You always liked to play the hero. It didn’t matter the kind of stakes. I’ll never know if it was just for show, just for me, or how you acted when I wasn’t around. I had wondered for a long time, whether you liked me. I remember when we first met, and you looked at me with such intensity. My friend joked that it was either an “I hate you” or “you’re hot” type of stare. I didn’t know you well enough for you to hate me.

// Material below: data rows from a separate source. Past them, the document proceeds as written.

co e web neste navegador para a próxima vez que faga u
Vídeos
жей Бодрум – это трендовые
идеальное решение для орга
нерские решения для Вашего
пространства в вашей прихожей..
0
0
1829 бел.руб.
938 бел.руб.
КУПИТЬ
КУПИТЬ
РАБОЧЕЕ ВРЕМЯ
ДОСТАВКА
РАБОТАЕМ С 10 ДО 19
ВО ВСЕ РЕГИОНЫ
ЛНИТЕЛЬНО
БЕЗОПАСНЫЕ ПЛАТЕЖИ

You told me about using your jacket to stop the bleeding, when one of our classmates hit his head. Then you called me your hero when you said you were cold, and I offered you mine. You danced in the aisle on the bus ride home, flaunting my girly jacket with the fur trim, to Aretha Franklin’s Respect. I helped you carry some equipment inside, when we got back to the school. You pretended to be mad at me when I hit your drum kit on the stairwell, but you couldn’t contain the smile.
When there was nowhere to sit during one of our final Drama classes, I perched on your knees, dangling off the edge of the couch. We sat there, just like that, perfectly still. You made sure to tell me, when it was over, how difficult it had been to balance me upright the entire time. You wanted me to know how strong you were, even though you were only half serious.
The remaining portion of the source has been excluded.